HR or managers, who does what? How to put an end to employee confusion

HR or managers who does what How to put an

Holidays ? No, it is not at the level of the manager that they are managed. You have to see with human resources who have implemented software to simplify. It does not work. As the RRH is on maternity leave, an external firm is replacing her. No 06 to reach him and after ten increasingly aggressive emails, an answer: “sorry”. He has no control over the teams or the holidays. What does the manager say? He does not have the precise count of the vacation days to be taken before May 31 so that they are not lost for the employee. But, no break suits him because there are two unfilled positions in the service. The headhunter forgot his mission, we’re understaffed. We can eat at midnight, and go to bed at noon / More time, more schedules, holidays are great : the anthem of Elegance is to be forgotten for lack of organization. Nobody is guilty and the fable repeats itself ad infinitum for sick leaves, restaurant tickets, a promised raise that does not arrive, a fanciful payslip and everything that makes up the daily life of a company.

“Since the health crisis, HR has taken on a more strategic role, but compared to managers, there is sometimes confusion about who does what”, analyzes Nathaniel Philippe, CEO of HeyTeam (HR start-up which digitizes the entire employee experience). He conducted a study on the relationship between the “HR/manager duo” which has become too often harmful for employees: only 24% trust one as much as the other (in partnership with poll & roll, April 2023).

27% of employees trust neither the manager nor HR

Back to the origins by Gilles Verrier, president of Identité RH, professor at Sciences Po and Paris Dauphine: “the first personnel managers were retired soldiers. Their responsibility was to respect discipline and very formalized processes. The posture which resulted from this for the HR function with the managers was that of guardian of the rules”. The change of course occurred in the 1990s when the logic of service imposed itself with the Human Resources Business Partner (HRBP) and the short term as the rule. This is the end of the authority model, the HR function now revolves around the contributions of its area of ​​expertise and the logic of service. It comes to the support of the manager: “the operational staff decides, the HR helps him to adopt the relevant decisions with regard to HR logics”.

Thirty years of a tandem that works somehow, and comes the health crisis, then hybrid work and the economic crisis. Collapse of the weakened duo: in 2022, a wave of discouragement hit HR professionals, 54% of them admitting to being “exhausted”, while 77% of managers faced an episode of burnout in 2021, deplores Nathaniel Philippe. New missions for some, more complex tasks for others, we step on each other’s toes or, on the contrary, there is no one for an urgent response. At the centre, the employee no longer understands anything: who does what?

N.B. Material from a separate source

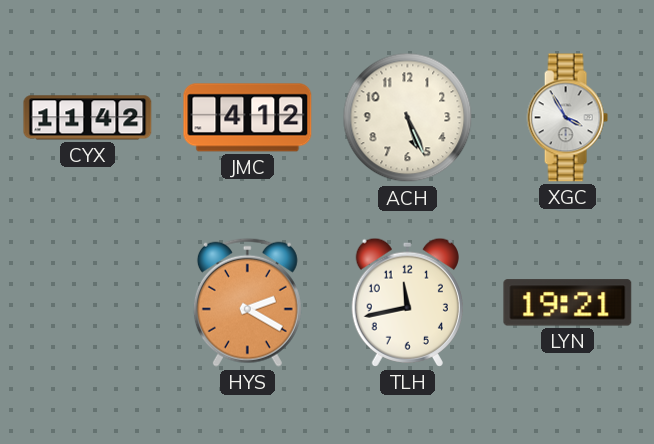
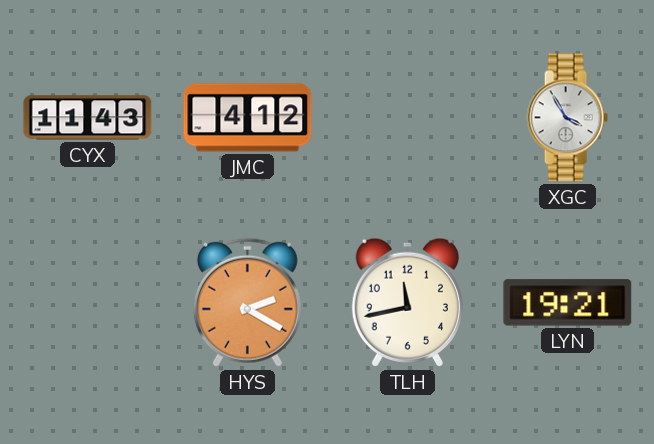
CYX: 11:42 -> 11:43
ACH: 5:26 -> none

Result of the study, scathing: 27% of employees trust neither the manager nor HR. “The latter are often seen as executors of management, who do not understand business policies”, confirms the CEO of HeyTeam: 71% of employees consider that HR is more useful to the company than to them and 66 % see him less than once a month.

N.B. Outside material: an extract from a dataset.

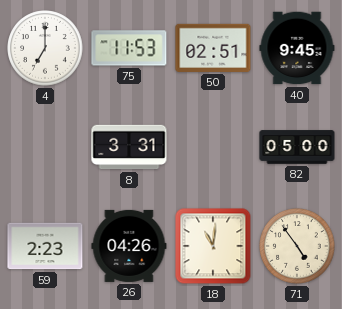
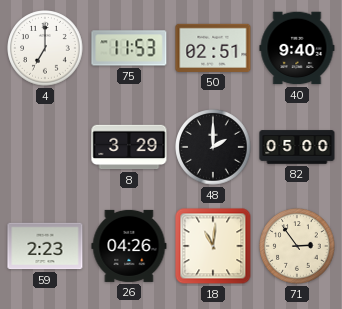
40: 9:45 -> 9:40
8: 3:31 -> 3:29
48: none -> 2:00
71: 4:54 -> 2:54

Train HR in “Live my life as a manager” mode

However, “nearly half of employees want their HR to be more attentive and more present throughout their career”, underlines Nathaniel Philippe. Relearning to communicate and in particular listening to the needs and feelings of the manager rather than imposing a profile on him. In parallel, a “Live my life” system could be envisaged, in which HR, consultants, engineers and managers would spend half a day sharing the daily life of other departments, with a view to understanding the business of other. Go back down to the field level for more operational and therefore more credible HR.

They must also regain control in the management committee to gain credibility vis-à-vis the employees. Appreciate their action. CSR (social and environmental responsibility) is an asset to make people want to get involved: 57% of employees define their quest for meaning by the objective of “contributing to the challenges of ecological and/or social transition” and 42 % by that of “belonging to an organization with a positive impact on society and/or the planet” (Audencia/jobs_that_makesense survey, March 2022).